We present a hybrid experience-based model of human attachment preferences, which applies a general machine learning technique. The model works by processing sentences word-by-word, maintaining a fully connected parse tree. The syntactic knowledge is in the form of a dynamic grammar automatically extracted from a treebank. The dynamic grammar is used to build incremental trees, that are partial parse trees spanning the sentence from the first word to the current word. The model is trained to select the correct next incremental tree, given a previous partial tree and the current part-of-speech tag. A recursive neural network is used, allowing supervised learning on tree structures. The features that are relevant for the task (in our case syntactic disambiguation) are adaptively learned as a by-product of exposure to the trees in the corpus, and are not stipulated separately. The model accurately reproduces a range of well-known human preferences. However, because of the distributed representation used by the network, the relevant features it discovers are not directly observable. We therefore ran experiments that systematically test the effect of experience on the network's behaviour.

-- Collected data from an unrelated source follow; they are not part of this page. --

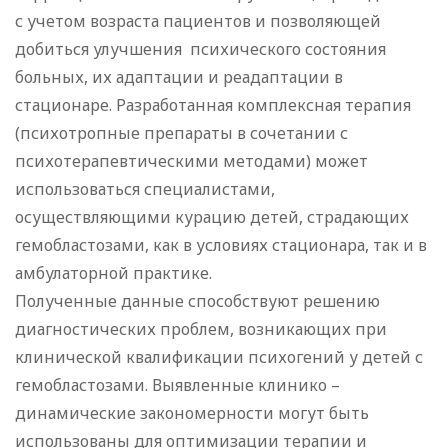
с учетом возраста пациентов и позволяющей
добиться улучшения психического состояния
больных, их адаптации и реадаптации в
стационаре. Разработанная комплексная терапия
(психотропные препараты в сочетании с
психотерапевтическими методами) может
использоваться специалистами,
осуществляющими курацию детей, страдающих
гемобластозами, как в условиях стационара, так и в
амбулаторной практике.
Полученные данные способствуют решению
диагностических проблем, возникающих при
клинической квалификации психогений у детей с
гемобластозами. Выявленные клинико –
динамические закономерности могут быть
использованы для оптимизации терапии и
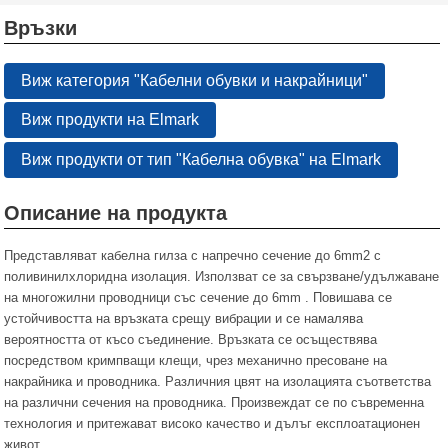
Връзки
Виж категория "Кабелни обувки и накрайници"
Виж продукти на Elmark
Виж продукти от тип "Кабелна обувка" на Elmark
Описание на продукта
Представляват кабелна гилза с напречно сечение до 6mm2 с
поливинилхлоридна изолация. Използват се за свързване/удължаване
на многожилни проводници със сечение до 6mm . Повишава се
устойчивостта на връзката срещу вибрации и се намалява
вероятността от късо съединение. Връзката се осъществява
посредством кримпващи клещи, чрез механично пресоване на
накрайника и проводника. Различния цвят на изолацията съответства
на различни сечения на проводника. Произвеждат се по съвременна
технология и притежават високо качество и дълъг експлоатационен
живот.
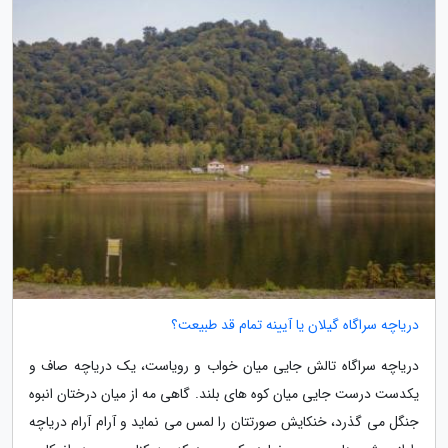
دریاچه سراگاه گیلان یا آیینه تمام قد طبیعت؟
دریاچه سراگاه تالش جایی میان خواب و رویاست، یک دریاچه صاف و
یکدست درست جایی میان کوه های بلند. گاهی مه از میان درختان انبوه
جنگل می گذرد، خنکایش صورتتان را لمس می نماید و آرام آرام دریاچه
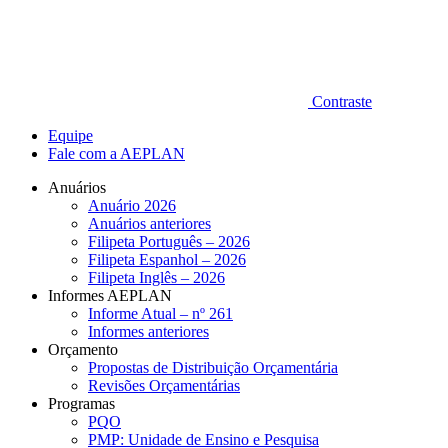
Contraste
Equipe
Fale com a AEPLAN
Anuários
Anuário 2026
Anuários anteriores
Filipeta Português – 2026
Filipeta Espanhol – 2026
Filipeta Inglês – 2026
Informes AEPLAN
Informe Atual – nº 261
Informes anteriores
Orçamento
Propostas de Distribuição Orçamentária
Revisões Orçamentárias
Programas
PQO
PMP: Unidade de Ensino e Pesquisa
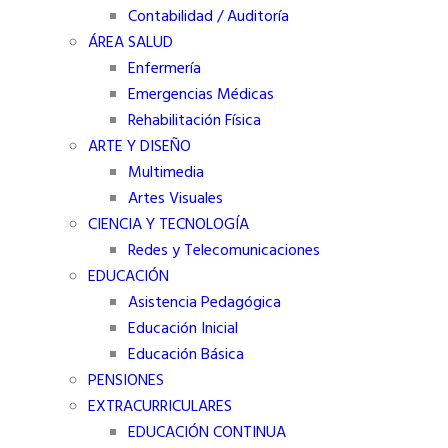
Contabilidad / Auditoría
ÁREA SALUD
Enfermería
Emergencias Médicas
Rehabilitación Física
ARTE Y DISEÑO
Multimedia
Artes Visuales
CIENCIA Y TECNOLOGÍA
Redes y Telecomunicaciones
EDUCACIÓN
Asistencia Pedagógica
Educación Inicial
Educación Básica
PENSIONES
EXTRACURRICULARES
EDUCACIÓN CONTINUA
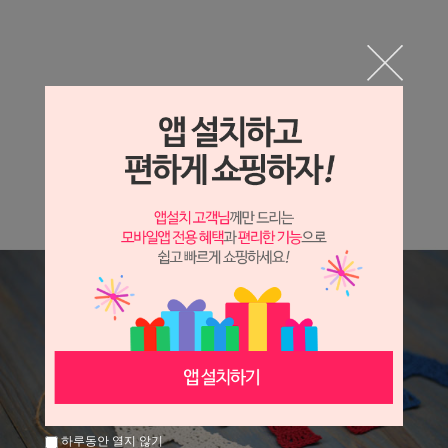
하루동안 열지 않기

In one experiment, we began with a sample of 500 sentences from the Penn Treebank, within which 45 sentences exhibited a 2-site relative clause ambiguity, with a natural 80/20 bias in favour of low attachment. A second sample was then created, in which the attachment of the critical relative clause was systematically reversed. Two networks were then trained on the samples, and the results were evaluated with respect to 60 unseen relative clause ambiguities. Mean probability estimates for relative pronoun attachment showed a significant low-attachment preference for the network trained on the natural data, and a smaller, but still reliable high-attachment preference for the network trained on the high-attachment biased data. As a comparison, the network was then asked to attach prepositional phrases to each of the left contexts, and the results showed an equally strong low attachment preference for both networks. This demonstrates, firstly, that the model's preferences are affected by experience, and secondly, that these preferences operate at a fairly fine-grained level. Given certain assumptions, this predicts that syntactic priming in comprehension should be observed between relative clause primes and targets, but not between relative clause primes and prepositional phrase targets.
We will also describe other experiments that point out relevant
features of the network and make interesting predictions on models of
attachment preference. Namely, the effect of limiting the contextual
information available to the model, the effect of structural features
of trees on the model's accuracy, and the effect of reducing the
number of grammar rules.